Vision Statement
My vision for technology use in schools includes equipping students with the knowledge, skills and behavior to be successful in a competitive world. Teachers should aim to engage each student in a higher level of learning, resulting in measured improvement against local, national and world-class standards. In order to compete with 21st century expectations, our graduates need exposure to technologies which inspire them to create, to collaborate, to think critically, and to communicate in ways commensurate with participation in a world that will need their expertise. To these ends, technology should serve our students in engaged learning and sustained motivation to achieve at a high level.
Technology should be used in education to expand the possibilities of what might be created by our next generation of thinkers. Tomorrow’s problems demand critical thinking to analyze and solve problems, creativity to seek and propose novel ideas, collaboration to work together to achieve a common goal, and communication to let students convey their ideas in ways that honor their best thinking (AES, 2019). The 4 C’s of 21st Century skills remind us that this generation of students might be taught differently, that they might be inspired to use the technologies we have available to us to authenticate their learning experiences. Engaged, real-world learning ending in an authentic product grows skills faster and with greater transfer to novel situations. Therefore, to address the problems of tomorrow that we don’t even know we have yet with technologies that do not even exist yet, education needs to use technology as a tool which capitalizes on the thinking potential of our students.
My vision for technology includes prepared graduates, not simply graduates who master standards and who can take tests. ISTE’s Student Achievement Brief (2008) echoes this concern, and reminds schools that even though students can take standardized tests to demonstrate proficiency of skills, “student portfolios; papers and reports; presentations; and formative assessments that gauge critical thinking and problem-solving skills alongside math, reading, and science” are actually the mediums by which students can demonstrate mastery of skills. While skills-based learning does make schools competitive with each other, it does not provide evidence of the 21st century skills our graduates will need to work after 2020. Creativity, collaboration, communication and critical thinking must result from some other type of learning than skills-based tests. As referenced in Boser’s brief from The Center for American Progress (2013), economist Richard Murnane insists that “schools need to do a better job of providing students with ‘expert thinking’—the ability to solve new problems that cannot be solved by rules.” To this end, technology should be used to authenticate learning and challenge the limits of what we think is possible for students to create or solve with it.
References
Applied Educational Systems.(2019). The 4 C’s of 21st century skills. Retrieved from https://www.aeseducation.com/career-readiness/what-are-the-4-cs-of-21st-century-skills
Center for American Progress. (2013, June). Are schools getting a big enough bang for their education technology buck? Washington, D.C.:Ulrich Boser.
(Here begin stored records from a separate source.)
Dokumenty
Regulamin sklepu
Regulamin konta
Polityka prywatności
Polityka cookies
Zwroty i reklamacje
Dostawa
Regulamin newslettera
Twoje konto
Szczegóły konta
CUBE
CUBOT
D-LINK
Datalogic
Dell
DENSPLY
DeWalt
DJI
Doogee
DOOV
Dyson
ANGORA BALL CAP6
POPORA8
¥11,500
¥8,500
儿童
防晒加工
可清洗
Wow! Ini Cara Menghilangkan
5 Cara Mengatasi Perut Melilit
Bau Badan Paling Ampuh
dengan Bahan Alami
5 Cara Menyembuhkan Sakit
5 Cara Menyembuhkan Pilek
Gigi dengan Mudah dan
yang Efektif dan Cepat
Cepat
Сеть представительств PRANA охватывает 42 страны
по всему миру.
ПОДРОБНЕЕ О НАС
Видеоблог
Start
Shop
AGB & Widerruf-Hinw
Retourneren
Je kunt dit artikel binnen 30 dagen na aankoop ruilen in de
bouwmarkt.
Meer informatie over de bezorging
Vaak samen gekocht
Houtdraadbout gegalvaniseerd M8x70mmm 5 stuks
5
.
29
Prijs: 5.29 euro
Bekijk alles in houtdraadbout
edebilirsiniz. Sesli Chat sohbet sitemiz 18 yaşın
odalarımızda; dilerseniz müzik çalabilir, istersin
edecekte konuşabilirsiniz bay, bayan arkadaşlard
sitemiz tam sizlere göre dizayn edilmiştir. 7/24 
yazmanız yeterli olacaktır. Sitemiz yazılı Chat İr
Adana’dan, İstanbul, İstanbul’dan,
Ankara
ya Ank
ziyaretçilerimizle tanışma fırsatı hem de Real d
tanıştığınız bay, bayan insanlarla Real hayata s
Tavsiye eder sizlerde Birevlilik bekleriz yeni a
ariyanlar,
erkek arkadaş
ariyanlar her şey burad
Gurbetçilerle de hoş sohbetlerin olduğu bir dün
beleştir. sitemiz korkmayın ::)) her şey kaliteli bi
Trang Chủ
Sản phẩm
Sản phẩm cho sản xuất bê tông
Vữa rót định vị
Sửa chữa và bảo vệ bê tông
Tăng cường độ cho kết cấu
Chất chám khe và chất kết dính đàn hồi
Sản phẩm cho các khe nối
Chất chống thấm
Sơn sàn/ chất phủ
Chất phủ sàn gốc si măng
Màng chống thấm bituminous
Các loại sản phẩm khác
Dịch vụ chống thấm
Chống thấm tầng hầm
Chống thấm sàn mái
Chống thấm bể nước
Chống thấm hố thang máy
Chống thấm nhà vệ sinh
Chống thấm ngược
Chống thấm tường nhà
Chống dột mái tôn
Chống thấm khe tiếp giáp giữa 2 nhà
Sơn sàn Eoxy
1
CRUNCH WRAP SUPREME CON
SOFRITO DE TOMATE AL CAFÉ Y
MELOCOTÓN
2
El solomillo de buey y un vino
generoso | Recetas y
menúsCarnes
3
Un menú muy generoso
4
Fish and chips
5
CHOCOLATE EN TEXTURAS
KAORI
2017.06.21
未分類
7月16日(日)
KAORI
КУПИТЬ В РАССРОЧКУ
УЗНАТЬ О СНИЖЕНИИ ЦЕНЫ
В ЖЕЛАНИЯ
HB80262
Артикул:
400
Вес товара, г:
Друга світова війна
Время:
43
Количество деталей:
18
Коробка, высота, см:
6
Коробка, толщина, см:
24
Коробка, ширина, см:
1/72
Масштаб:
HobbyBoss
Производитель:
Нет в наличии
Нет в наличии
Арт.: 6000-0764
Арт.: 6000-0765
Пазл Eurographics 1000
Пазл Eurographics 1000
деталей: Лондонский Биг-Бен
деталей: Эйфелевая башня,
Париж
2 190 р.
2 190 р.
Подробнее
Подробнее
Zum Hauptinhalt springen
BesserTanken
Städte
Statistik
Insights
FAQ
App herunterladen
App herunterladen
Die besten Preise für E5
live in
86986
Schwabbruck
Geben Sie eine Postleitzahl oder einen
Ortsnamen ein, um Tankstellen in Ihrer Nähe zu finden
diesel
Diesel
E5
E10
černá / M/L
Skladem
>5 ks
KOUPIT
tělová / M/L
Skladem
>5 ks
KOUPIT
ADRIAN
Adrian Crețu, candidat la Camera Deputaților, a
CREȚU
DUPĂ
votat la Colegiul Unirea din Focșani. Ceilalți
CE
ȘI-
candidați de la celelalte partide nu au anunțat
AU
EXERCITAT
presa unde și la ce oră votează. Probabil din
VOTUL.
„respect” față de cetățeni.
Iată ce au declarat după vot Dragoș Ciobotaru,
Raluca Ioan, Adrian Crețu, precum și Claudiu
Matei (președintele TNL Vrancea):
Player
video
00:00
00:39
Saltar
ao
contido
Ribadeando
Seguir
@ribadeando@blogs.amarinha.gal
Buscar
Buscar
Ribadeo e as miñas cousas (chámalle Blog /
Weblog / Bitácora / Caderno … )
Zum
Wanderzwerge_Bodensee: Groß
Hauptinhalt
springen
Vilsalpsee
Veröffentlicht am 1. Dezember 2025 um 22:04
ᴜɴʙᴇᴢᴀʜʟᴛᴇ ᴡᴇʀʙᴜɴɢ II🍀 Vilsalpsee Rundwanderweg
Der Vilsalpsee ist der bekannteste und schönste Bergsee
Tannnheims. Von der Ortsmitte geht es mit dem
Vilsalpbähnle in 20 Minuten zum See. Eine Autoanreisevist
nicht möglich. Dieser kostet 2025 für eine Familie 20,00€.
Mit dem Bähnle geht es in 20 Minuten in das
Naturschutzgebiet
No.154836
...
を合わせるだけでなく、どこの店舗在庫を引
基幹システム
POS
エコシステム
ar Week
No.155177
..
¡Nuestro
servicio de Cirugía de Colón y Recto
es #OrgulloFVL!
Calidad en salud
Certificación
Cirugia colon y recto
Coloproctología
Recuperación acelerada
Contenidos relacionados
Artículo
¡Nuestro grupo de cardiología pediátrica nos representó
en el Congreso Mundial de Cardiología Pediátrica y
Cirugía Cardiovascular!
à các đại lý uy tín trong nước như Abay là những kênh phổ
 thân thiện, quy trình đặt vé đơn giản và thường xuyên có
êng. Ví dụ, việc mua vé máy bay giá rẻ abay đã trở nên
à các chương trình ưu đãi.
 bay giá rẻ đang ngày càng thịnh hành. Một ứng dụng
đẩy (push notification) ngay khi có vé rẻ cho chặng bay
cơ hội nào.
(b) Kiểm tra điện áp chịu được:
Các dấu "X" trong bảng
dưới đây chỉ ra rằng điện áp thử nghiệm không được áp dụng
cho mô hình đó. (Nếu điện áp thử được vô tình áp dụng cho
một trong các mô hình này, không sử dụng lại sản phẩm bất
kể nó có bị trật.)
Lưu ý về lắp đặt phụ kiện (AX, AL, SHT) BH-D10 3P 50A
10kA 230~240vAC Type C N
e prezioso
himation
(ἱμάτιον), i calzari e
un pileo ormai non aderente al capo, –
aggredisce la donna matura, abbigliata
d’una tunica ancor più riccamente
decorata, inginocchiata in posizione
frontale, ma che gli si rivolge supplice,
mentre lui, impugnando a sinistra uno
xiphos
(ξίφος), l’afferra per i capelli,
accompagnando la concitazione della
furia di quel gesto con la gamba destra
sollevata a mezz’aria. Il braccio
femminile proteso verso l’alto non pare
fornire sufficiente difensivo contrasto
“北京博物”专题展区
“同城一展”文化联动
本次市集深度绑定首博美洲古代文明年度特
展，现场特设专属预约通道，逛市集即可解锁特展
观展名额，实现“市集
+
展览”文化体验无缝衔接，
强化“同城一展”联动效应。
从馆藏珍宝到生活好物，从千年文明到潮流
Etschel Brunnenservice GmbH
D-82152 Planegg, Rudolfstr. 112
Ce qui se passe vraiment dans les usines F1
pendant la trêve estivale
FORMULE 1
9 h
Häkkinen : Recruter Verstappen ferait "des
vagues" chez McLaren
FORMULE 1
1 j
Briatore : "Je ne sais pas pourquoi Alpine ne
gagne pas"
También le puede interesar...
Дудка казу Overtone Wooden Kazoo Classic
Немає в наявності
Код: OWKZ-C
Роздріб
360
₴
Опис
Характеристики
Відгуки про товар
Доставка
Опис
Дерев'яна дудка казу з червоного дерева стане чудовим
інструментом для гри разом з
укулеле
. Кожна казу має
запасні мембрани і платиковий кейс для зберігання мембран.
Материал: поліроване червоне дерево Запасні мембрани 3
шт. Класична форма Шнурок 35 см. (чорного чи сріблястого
ISTE (2008). Student achievement brief.[pdf]. Retrieved from https://computerexplorers.com/Student-Achievement-Brief.pdf
Technology should be used in education to expand the possibilities of what might be created by our next generation of thinkers. Tomorrow’s problems demand critical thinking to analyze and solve problems, creativity to seek and propose novel ideas, collaboration to work together to achieve a common goal, and communication to let students convey their ideas in ways that honor their best thinking (AES, 2019). The 4 C’s of 21st Century skills remind us that this generation of students might be taught differently, that they might be inspired to use the technologies we have available to us to authenticate their learning experiences. Engaged, real-world learning ending in an authentic product grows skills faster and with greater transfer to novel situations. Therefore, to address the problems of tomorrow that we don’t even know we have yet with technologies that do not even exist yet, education needs to use technology as a tool which capitalizes on the thinking potential of our students.
My vision for technology includes prepared graduates, not simply graduates who master standards and who can take tests. ISTE’s Student Achievement Brief (2008) echoes this concern, and reminds schools that even though students can take standardized tests to demonstrate proficiency of skills, “student portfolios; papers and reports; presentations; and formative assessments that gauge critical thinking and problem-solving skills alongside math, reading, and science” are actually the mediums by which students can demonstrate mastery of skills. While skills-based learning does make schools competitive with each other, it does not provide evidence of the 21st century skills our graduates will need to work after 2020. Creativity, collaboration, communication and critical thinking must result from some other type of learning than skills-based tests. As referenced in Boser’s brief from The Center for American Progress (2013), economist Richard Murnane insists that “schools need to do a better job of providing students with ‘expert thinking’—the ability to solve new problems that cannot be solved by rules.” To this end, technology should be used to authenticate learning and challenge the limits of what we think is possible for students to create or solve with it.
References
Applied Educational Systems.(2019). The 4 C’s of 21st century skills. Retrieved from https://www.aeseducation.com/career-readiness/what-are-the-4-cs-of-21st-century-skills
Center for American Progress. (2013, June). Are schools getting a big enough bang for their education technology buck? Washington, D.C.:Ulrich Boser.